---- Dataset entries

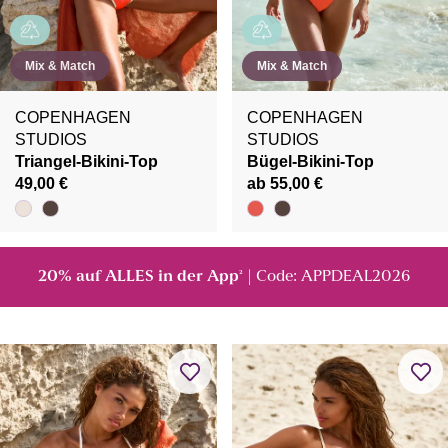
Mix & Match
Mix & Match
COPENHAGEN
COPENHAGEN
STUDIOS
STUDIOS
Triangel-Bikini-Top
Bügel-Bikini-Top
49,00 €
ab 55,00 €
20% auf ALLES in der App
| Code: APPDEAL2026
²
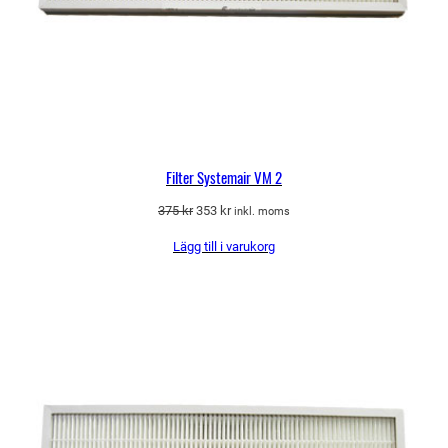
Filter Systemair VM 2
Det
Det
375
kr
353
kr
inkl. moms
ursprungliga
nuvarande
Lägg till i varukorg
priset
priset
var:
är:
375 kr.
353 kr.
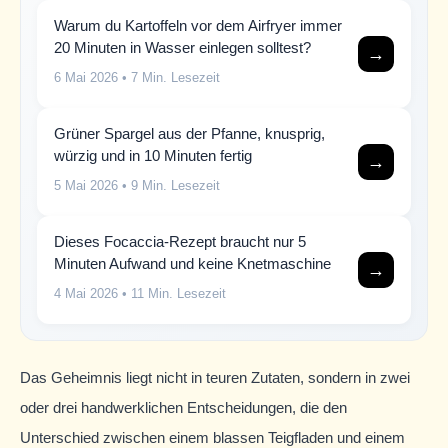
Warum du Kartoffeln vor dem Airfryer immer
20 Minuten in Wasser einlegen solltest?
→
6 Mai 2026
• 7 Min. Lesezeit
Grüner Spargel aus der Pfanne, knusprig,
würzig und in 10 Minuten fertig
→
5 Mai 2026
• 9 Min. Lesezeit
Dieses Focaccia-Rezept braucht nur 5
Minuten Aufwand und keine Knetmaschine
→
4 Mai 2026
• 11 Min. Lesezeit
Das Geheimnis liegt nicht in teuren Zutaten, sondern in zwei
oder drei handwerklichen Entscheidungen, die den
Unterschied zwischen einem blassen Teigfladen und einem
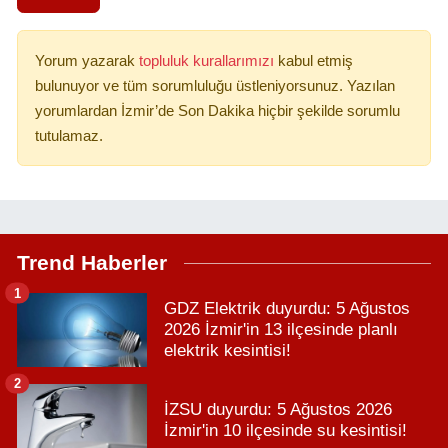
Yorum yazarak
topluluk kurallarımızı
kabul etmiş
bulunuyor ve tüm sorumluluğu üstleniyorsunuz. Yazılan
yorumlardan İzmir’de Son Dakika hiçbir şekilde sorumlu
tutulamaz.
Trend Haberler
1
GDZ Elektrik duyurdu: 5 Ağustos
2026 İzmir'in 13 ilçesinde planlı
elektrik kesintisi!
2
İZSU duyurdu: 5 Ağustos 2026
İzmir'in 10 ilçesinde su kesintisi!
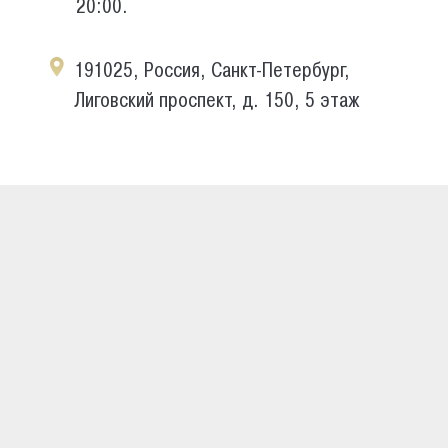
20:00.
191025, Россия, Санкт-Петербург,
Лиговский проспект, д. 150, 5 этаж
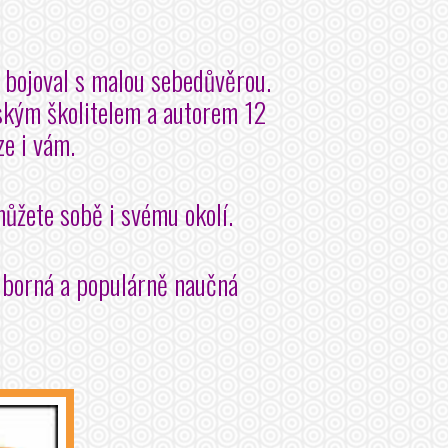
 bojoval s malou sebedůvěrou.
eským školitelem a autorem 12
ze i vám.
můžete sobě i svému okolí.
Odborná a populárně naučná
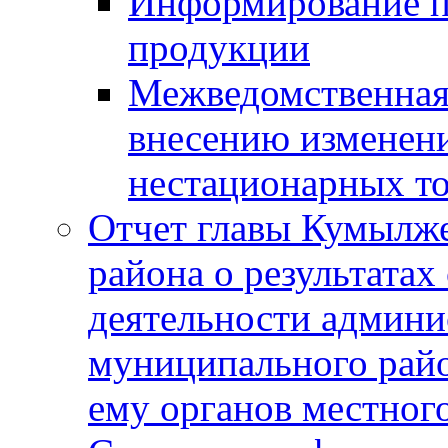
Информирование п
продукции
Межведомственная 
внесению изменени
нестационарных то
Отчет главы Кумылж
района о результатах
деятельности админ
муниципального рай
ему органов местног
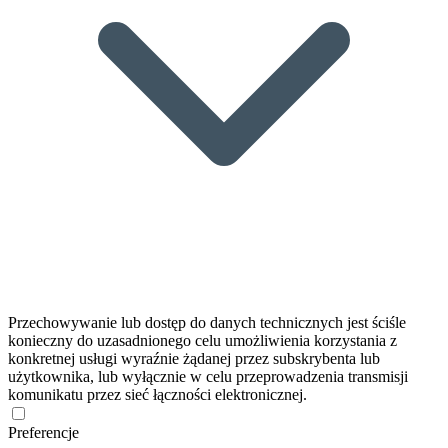
Przechowywanie lub dostęp do danych technicznych jest ściśle
konieczny do uzasadnionego celu umożliwienia korzystania z
konkretnej usługi wyraźnie żądanej przez subskrybenta lub
użytkownika, lub wyłącznie w celu przeprowadzenia transmisji
komunikatu przez sieć łączności elektronicznej.
Preferencje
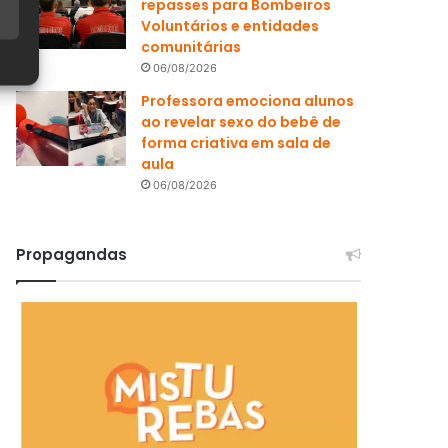
repasses para Bombeiros
Voluntários e entidades
comunitárias
06/08/2026
Professora emociona alunos
ao revelar sexo do bebê de
forma criativa em sala de
aula
06/08/2026
Propagandas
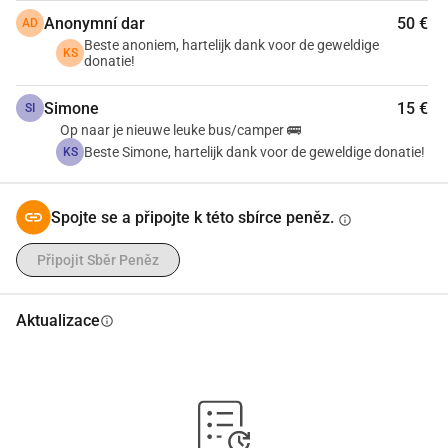
Anonymní dar
50 €
AD
Beste anoniem, hartelijk dank voor de geweldige
KS
donatie!
Simone
15 €
SI
Op naar je nieuwe leuke bus/camper 🚌
Beste Simone, hartelijk dank voor de geweldige donatie!
KS
Spojte se a připojte k této sbírce peněz.
info
Připojit Sběr Peněz
Aktualizace
info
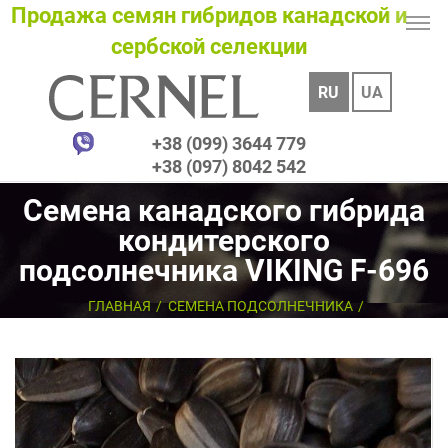
Продажа семян гибридов канадской и
сербской селекции
RU
UA
+38 (099) 3644 779
+38 (097) 8042 542
Семена канадского гибрида
кондитерского
подсолнечника VIKING F-696
ГЛАВНАЯ
СЕМЕНА ПОДСОЛНЕЧНИКА
СЕМЕНА КОНДИТЕРСКОГО ПОДСОЛНЕЧНИКА
СЕМЕНА КАНАДСКОГО ГИБРИДА КОНДИТЕРСКОГО
ПОДСОЛНЕЧНИКА VIKING F-696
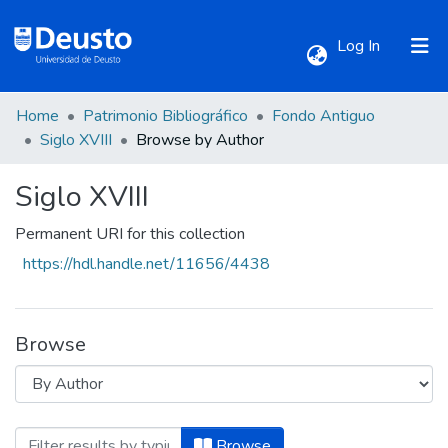
(current)
Log In
Home
Patrimonio Bibliográfico
Fondo Antiguo
Communities & Collections
Siglo XVIII
Browse by Author
Siglo XVIII
All of DSpace
Permanent URI for this collection
https://hdl.handle.net/11656/4438
Browse
Browsing Siglo XVIII by Author "Beaulac
Browse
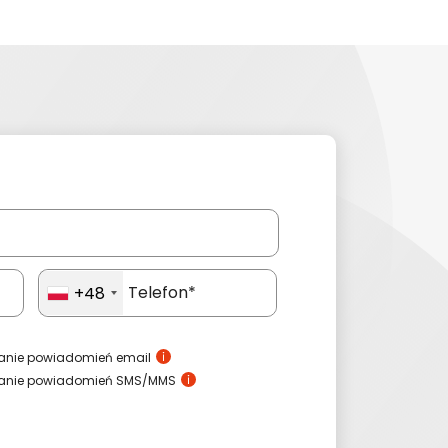
+48
anie powiadomień email
wanie powiadomień SMS/MMS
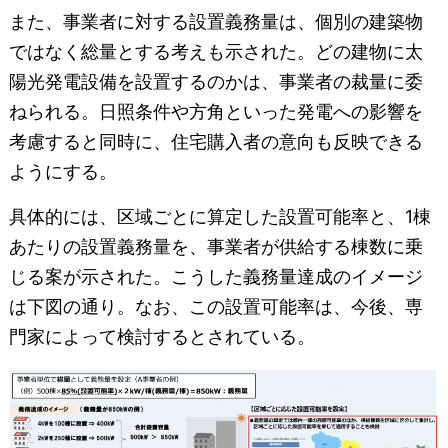
また、事業者に対する設置義務量は、個別の建築物
ではなく総量とする考えも示された。どの建物に太
陽光発電設備を設置するのかは、事業者の裁量に委
ねられる。日照条件や方角といった発電への影響を
考慮すると同時に、住宅購入者の意向も反映できる
ようにする。
具体的には、区域ごとに算定した設置可能率と、1棟
あたりの設置義務量を、事業者が供給する棟数に乗
じる案が示された。こうした義務量達成のイメージ
は下図の通り。なお、この設置可能率は、今後、専
門家によって検討するとされている。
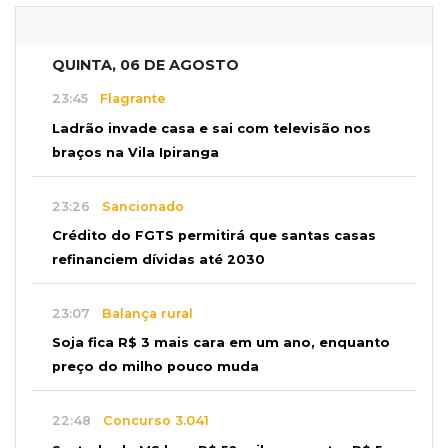
QUINTA, 06 DE AGOSTO
23:45
Flagrante
Ladrão invade casa e sai com televisão nos
braços na Vila Ipiranga
23:26
Sancionado
Crédito do FGTS permitirá que santas casas
refinanciem dívidas até 2030
23:07
Balança rural
Soja fica R$ 3 mais cara em um ano, enquanto
preço do milho pouco muda
22:48
Concurso 3.041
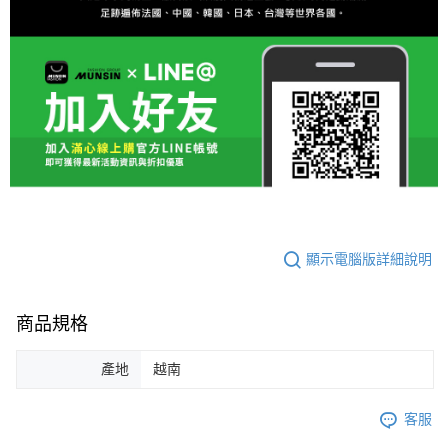
顯示電腦版詳細說明
商品規格
產地
越南
客服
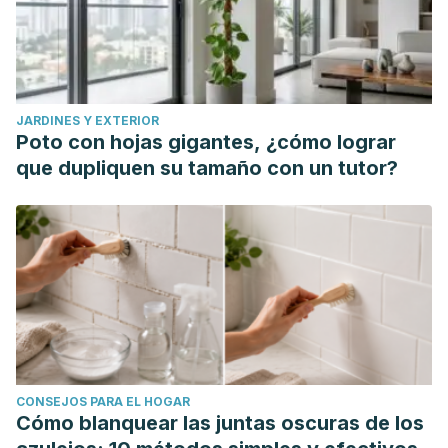
JARDINES Y EXTERIOR
Poto con hojas gigantes, ¿cómo lograr
que dupliquen su tamaño con un tutor?
CONSEJOS PARA EL HOGAR
Cómo blanquear las juntas oscuras de los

--------

▸ The problem: Exactly how many lines of the records above contain "Minuten"? Please state only the number.

▸ Answer section: 3